第3話

 京子もまりのも変わらず手元ばかりを見つめている。相手のことなど眼中にないどころか、自分以外は存在していないかのようだった。それを見ているとはなは少しかなしくなった。

「でもこのままだとやだよ。やっぱり仲直りしてくれなくっちゃ」

「それは……そうですわね。おふたりともあのままじゃ……」

 みかこも二人を見る。部屋の隅に移動したこちらに気も向けてくれない。

「どうすれば仲直りしてくれるかな」

「わたくし、わかりませんわ」

 結局わからないままだった。しかしそれではなにも進まない。無理してはなは考えをひねり出す。

「二人ともスマホしてるから、仲良くしてってLINE送ろうか」

「いいですわねっ」

 ぱっとみかこが顔を輝かす。が、すぐに言い出しっぺの方が曇らせる。

「でもそんなことしたら余計こじれちゃいそうな気がする」

「それもそうですわね」

 みかこも肩を落とした。がすぐに顔を上げる。

「ならいっそのことまたご自分たちの言いたいことを言い合ってみてもらってはどうでしょうか」

「だ、駄目だよ! そんなことしたらまた昨日みたいになっちゃう」

 それだけはごめんだった。二日続けて言い合いは見てるほうでも嫌だ。

「ではどうしたらいいでしょうか……」

「う、うーん……」

 反対してみても代わりのアイデアが出るわけでもない。かといってそのままやってしまえばより状況はこじれる。どうしていいかわからない。
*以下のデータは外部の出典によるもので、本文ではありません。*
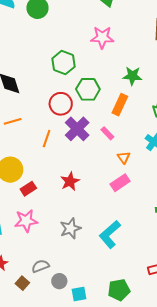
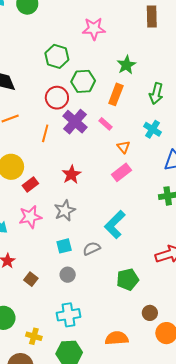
green star: (132, 76) -> (126, 65), turned -30
gray star: (70, 228) -> (65, 211), moved
gray semicircle: (40, 266) -> (92, 249), moved
cyan square: (79, 294) -> (64, 246), moved

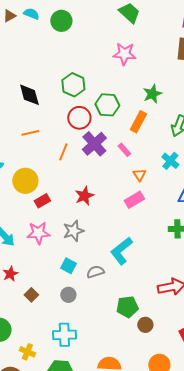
green hexagon: (57, 56) -> (73, 85), moved
cyan square: (64, 246) -> (68, 266), turned 35
brown circle: (150, 313) -> (145, 325), moved

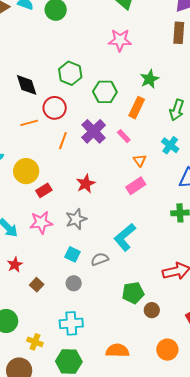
red circle: (79, 118) -> (55, 108), moved

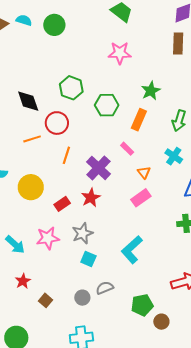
purple cross: (94, 131) -> (98, 168), moved
red rectangle: (44, 190) -> (62, 204), moved
cyan square: (72, 254) -> (88, 259), moved
gray semicircle: (100, 259) -> (105, 288), moved

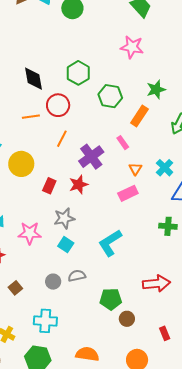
cyan cross: (174, 156) -> (165, 168), moved
red rectangle: (62, 204) -> (49, 186), turned -42
pink star: (48, 238) -> (30, 233), moved
brown square: (45, 300) -> (15, 288), moved

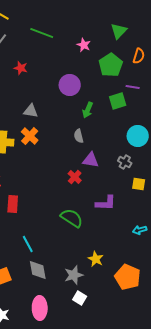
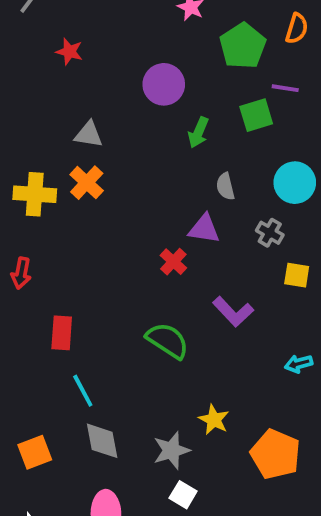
gray semicircle: (79, 136) -> (225, 186), moved
purple L-shape: (106, 203) -> (233, 312), turned 45
red rectangle: (13, 204) -> (62, 333), moved

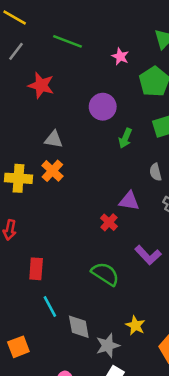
red star: (69, 52) -> (41, 85), size x1.5
gray semicircle: (225, 186) -> (155, 172), moved
gray diamond: (102, 441) -> (79, 327), moved

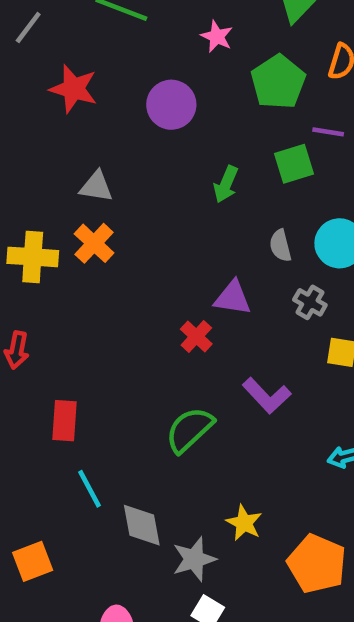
purple circle: (103, 107) -> (171, 105), moved
green semicircle: (105, 274) -> (189, 430), turned -76

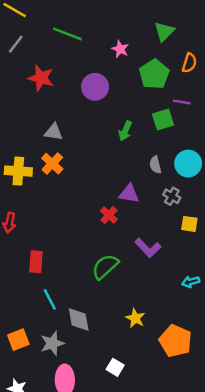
gray star: (194, 559) -> (52, 343), moved

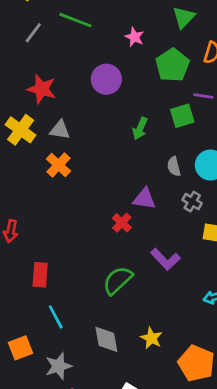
gray line: (16, 44) -> (33, 33), moved
red star: (41, 78) -> (42, 89), moved
yellow cross: (18, 171) -> (21, 130), moved, turned 32
gray diamond: (79, 320) -> (106, 339), moved
orange square: (18, 340) -> (21, 348), moved

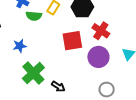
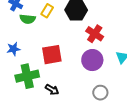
red square: (72, 41) -> (52, 55), moved
green cross: (33, 73) -> (27, 76), turned 30

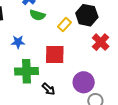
yellow rectangle: (47, 11) -> (64, 25), moved
purple circle: (92, 60) -> (84, 82), moved

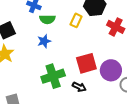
blue star: (18, 42) -> (44, 41), moved
red square: (55, 55) -> (86, 63), moved

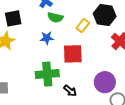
red square: (86, 63) -> (73, 54), moved

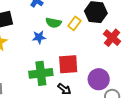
green semicircle: (55, 17) -> (54, 23), moved
red square: (73, 54) -> (68, 64), moved

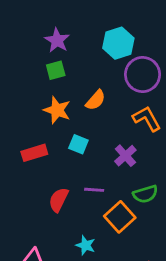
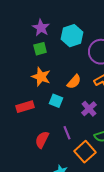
cyan hexagon: (118, 43) -> (72, 36), moved
orange semicircle: (96, 100) -> (74, 82), moved
purple line: (94, 190) -> (67, 133), turned 64

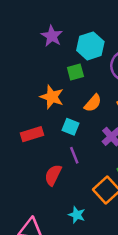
green square: (40, 49) -> (75, 72), moved
purple line: (67, 133) -> (74, 155), moved

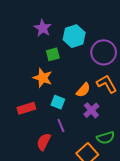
green square: (75, 72) -> (53, 54), moved
orange semicircle: (93, 103) -> (83, 90), moved

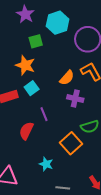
cyan square: (58, 102) -> (32, 88), moved, turned 32
purple cross: (91, 110) -> (75, 99), turned -35

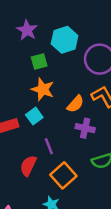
orange star: (25, 65) -> (43, 89), moved
orange square: (71, 143) -> (63, 175), moved

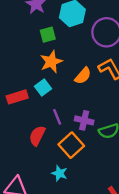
orange star: (43, 89) -> (51, 62), turned 30
purple cross: (85, 128) -> (84, 120), moved

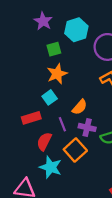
orange semicircle: (83, 76) -> (80, 107), moved
red rectangle: (17, 97) -> (31, 118), moved
cyan star: (59, 173) -> (51, 167), moved, size x1.5

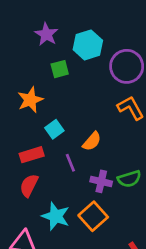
orange star: (57, 74) -> (30, 100), moved
purple cross: (87, 127) -> (101, 181), moved
red semicircle: (44, 141) -> (29, 185), moved
orange square: (75, 150) -> (93, 216), moved

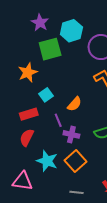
green square: (60, 69) -> (50, 49), size x1.6
purple cross: (101, 181) -> (71, 134), moved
「このままなるようになるまで放っておくしかないんでしょうか」

「そんなのやだよ……まだずっとこのままいなきゃいけないの?」

 京子とまりのをまた見る。黙ったままなのに、なぜかピリピリとした電流が周りに漂っている。そのなかに居続けるとこちらまで感電してしまいそうだ。おだやかな空間になってほしい。